P marks the spot: site-specific integrin phosphorylation regulates molecular interactions.

Fagerholm SC, Hilden TJ, Gahmberg CG.

Division of Biochemistry, Faculty of Biosciences, PB 56 (Viikinkaari 5), 00014 University of Helsinki, Finland. susanna.fagerholm@helsinki.fi

Integrins are heterodimeric adhesion receptors at the cell membrane that function as two-way signaling devices. The short intracellular tails of integrins are devoid of catalytic activity, but are nevertheless important for adhesion and signaling, presumably, through interactions with cytoplasmic molecules. Recently, the structure of the intracellular tails has been investigated using NMR, giving important new insight into how integrins might be regulated, but many questions remain unanswered.
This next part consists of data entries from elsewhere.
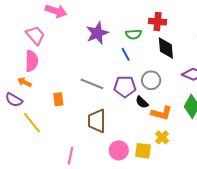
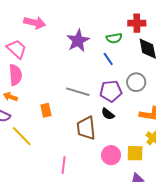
black semicircle: (142, 102) -> (108, 114), moved

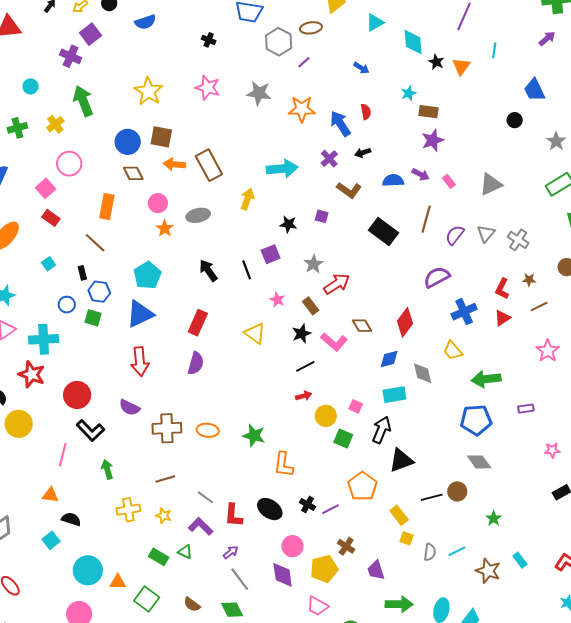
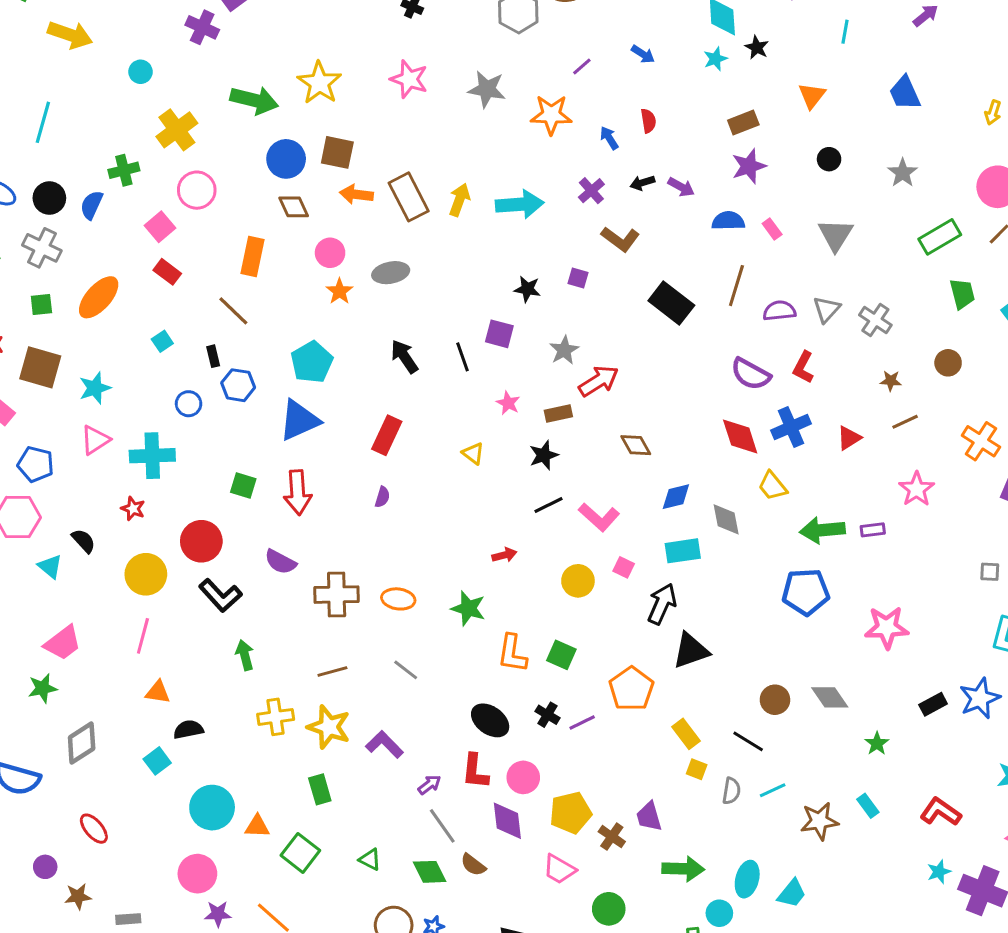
purple line: (304, 62) -> (582, 66), moved
orange triangle: (461, 66) -> (812, 96), moved
cyan star: (409, 93) -> (715, 59), moved
green arrow: (83, 101) -> (254, 100), moved, turned 124
brown rectangle: (428, 112) -> (743, 123), turned -30
black circle: (515, 120) -> (829, 159), moved
yellow cross: (55, 124) -> (177, 130), size x1.5
blue arrow: (340, 124) -> (609, 138), size x0.6
green cross: (17, 128) -> (124, 170), moved
gray star: (556, 141) -> (903, 173), moved
purple arrow: (421, 174) -> (681, 187), moved
blue semicircle: (393, 181) -> (728, 221), moved
gray triangle: (491, 184) -> (836, 235), turned -35
yellow arrow: (247, 199) -> (459, 200), moved
purple semicircle: (455, 235) -> (779, 311), turned 45
purple square: (271, 254) -> (499, 334), turned 36
purple semicircle: (437, 277) -> (751, 374), turned -124
red L-shape: (502, 289) -> (803, 367), moved
brown rectangle: (311, 306) -> (558, 414), turned -66
green square: (93, 318) -> (243, 485), moved
red diamond: (405, 322) -> (740, 436), moved, turned -56
yellow triangle: (255, 333) -> (473, 453), size x0.7
pink L-shape: (334, 342) -> (599, 517), moved
purple semicircle: (196, 363) -> (382, 497), size x0.6
red star: (32, 374) -> (133, 509), size x0.6
red arrow: (304, 396) -> (504, 555), moved
purple rectangle: (526, 409) -> (873, 530), moved
yellow circle: (19, 424) -> (146, 574), moved
green square: (343, 439) -> (561, 655), moved
pink star: (552, 450) -> (887, 627), moved, size x1.8
pink line: (63, 455) -> (143, 636), moved
gray diamond: (479, 462) -> (830, 697), moved
gray line: (205, 497) -> (406, 670), moved
black line: (432, 497) -> (748, 741), moved, turned 45
red L-shape: (233, 515) -> (475, 771), moved
yellow star: (164, 516) -> (329, 727), size x1.8
green star: (494, 518) -> (877, 743), moved
black semicircle: (71, 519) -> (188, 729), turned -30
brown cross: (346, 546) -> (612, 837), moved
green triangle: (185, 552) -> (370, 859), moved
green rectangle: (159, 557) -> (320, 789), turned 42
brown star: (488, 571) -> (819, 821), turned -30
brown semicircle: (192, 604) -> (473, 865), moved

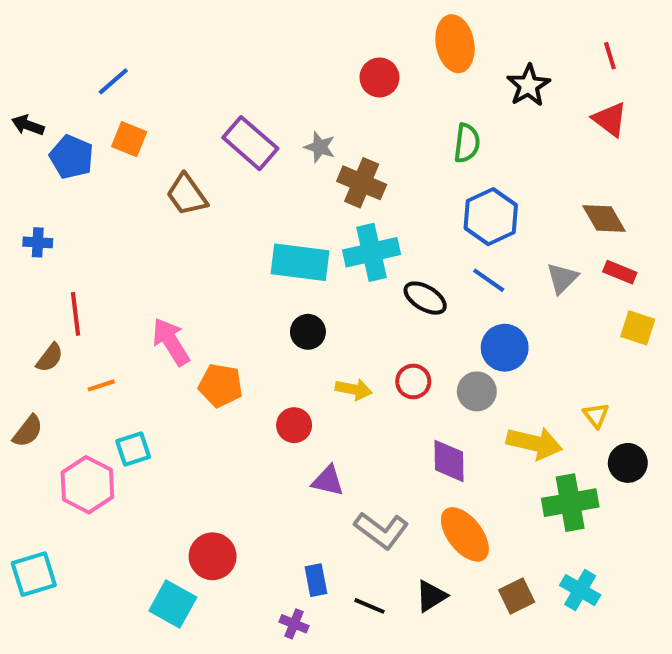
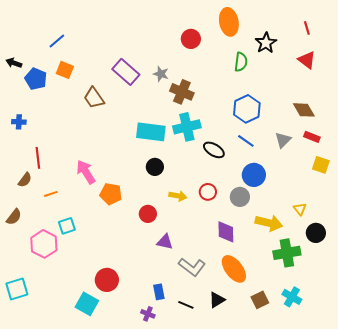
green semicircle: (467, 143) -> (241, 62), moved

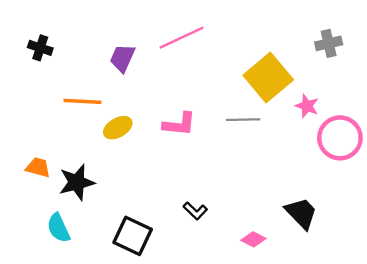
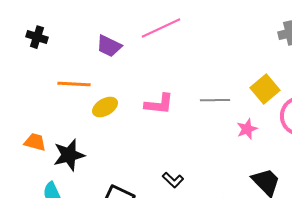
purple trapezoid: (122, 58) -> (109, 46), turned -88
yellow square: (268, 77) -> (265, 89), moved, size x0.7
pink star: (307, 106) -> (247, 129), moved, turned 30

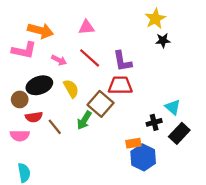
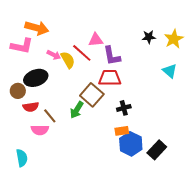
yellow star: (155, 19) -> (174, 39), moved
pink triangle: (86, 27) -> (96, 40), moved
yellow semicircle: (71, 89) -> (68, 60), moved
cyan triangle: (173, 107) -> (170, 71), moved
black cross: (154, 122) -> (124, 108), moved
black rectangle: (179, 133) -> (157, 150), moved
pink semicircle: (20, 136) -> (40, 130), moved

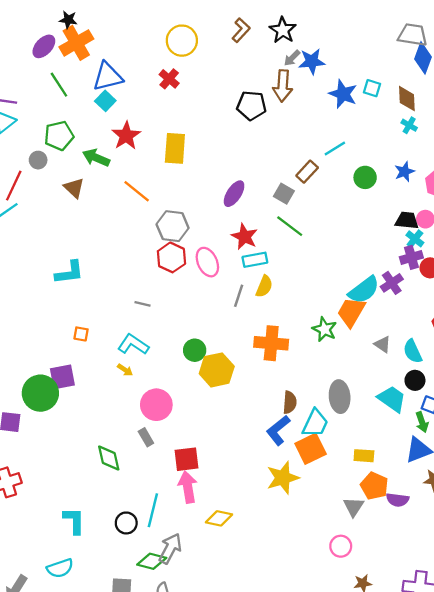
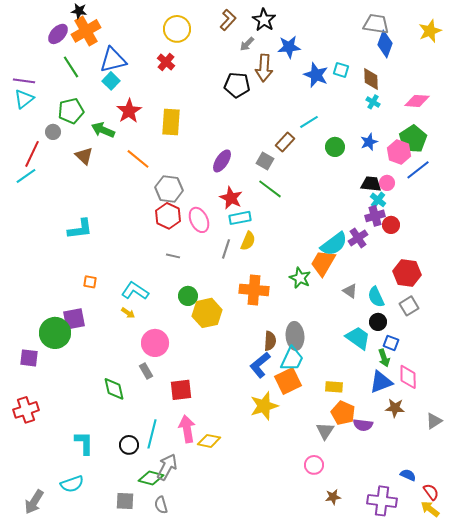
gray arrow: (292, 58) -> (247, 44), moved
gray line: (142, 304) -> (173, 256), moved
gray ellipse: (340, 397) -> (295, 336), moved
pink arrow: (188, 487) -> (187, 429), moved

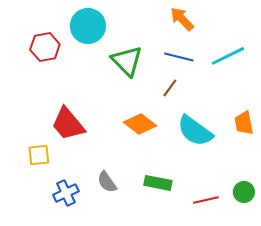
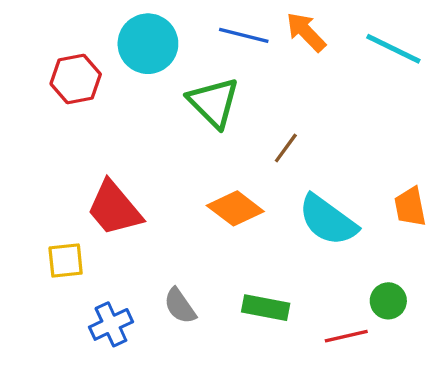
cyan line: (228, 56) -> (393, 49), moved, turned 52
blue line: (179, 57) -> (244, 35), moved
green circle: (244, 192) -> (388, 301), moved

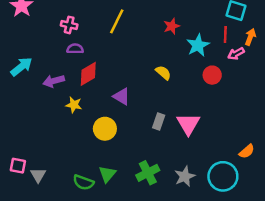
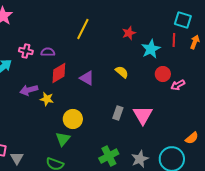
pink cross: (69, 25) -> (26, 51), moved
pink arrow: (236, 54) -> (178, 85), moved
purple arrow: (54, 81) -> (29, 90), moved
purple triangle: (122, 96) -> (87, 78), moved
green triangle: (107, 174) -> (63, 139), moved

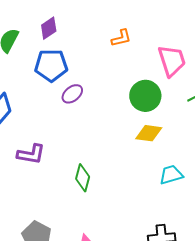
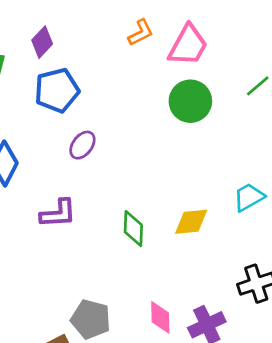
pink trapezoid: (172, 61) -> (188, 45), moved, turned 60
purple ellipse: (72, 94) -> (82, 145), moved
yellow diamond: (149, 133) -> (191, 222), moved

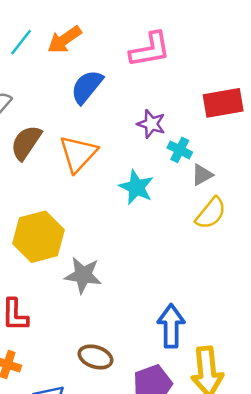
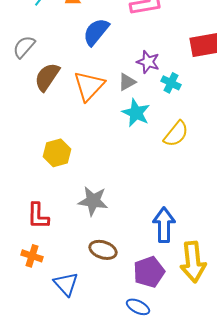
gray triangle: (202, 175) -> (127, 82), moved
yellow semicircle: (211, 213) -> (176, 134), moved
yellow hexagon: (38, 237) -> (57, 153), size x0.7
gray star: (83, 275) -> (93, 201), moved

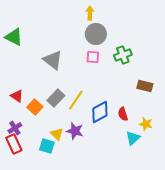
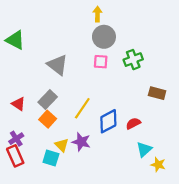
gray rectangle: (56, 98) -> (48, 100), moved
orange square: (35, 107) -> (48, 119), moved
red semicircle: (123, 114) -> (133, 123), turned 80
yellow star: (146, 124) -> (158, 165), moved

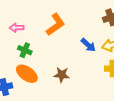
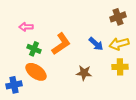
orange L-shape: (55, 25) -> (61, 44), moved
brown star: (62, 75) -> (84, 73), moved

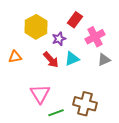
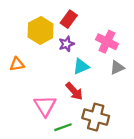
red rectangle: (75, 20) -> (69, 19), moved
pink cross: (95, 37) -> (107, 42), turned -36
red arrow: (51, 60) -> (74, 91), moved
Signaling by many cell-surface receptors involves protein phosphorylation; over the past few years, phosphorylation of the integrin tails at specific sites has started to emerge as a dynamic mechanism that regulates molecular interactions between integrins and cytoplasmic molecules. This phosphorylation might give rise to signaling specificity and fine-tuning of the integrin-mediated responses.

Publication Types:
Research Support, Non-U.S. Gov't
Review

PMID: 15337124 [PubMed - indexed for MEDLINE]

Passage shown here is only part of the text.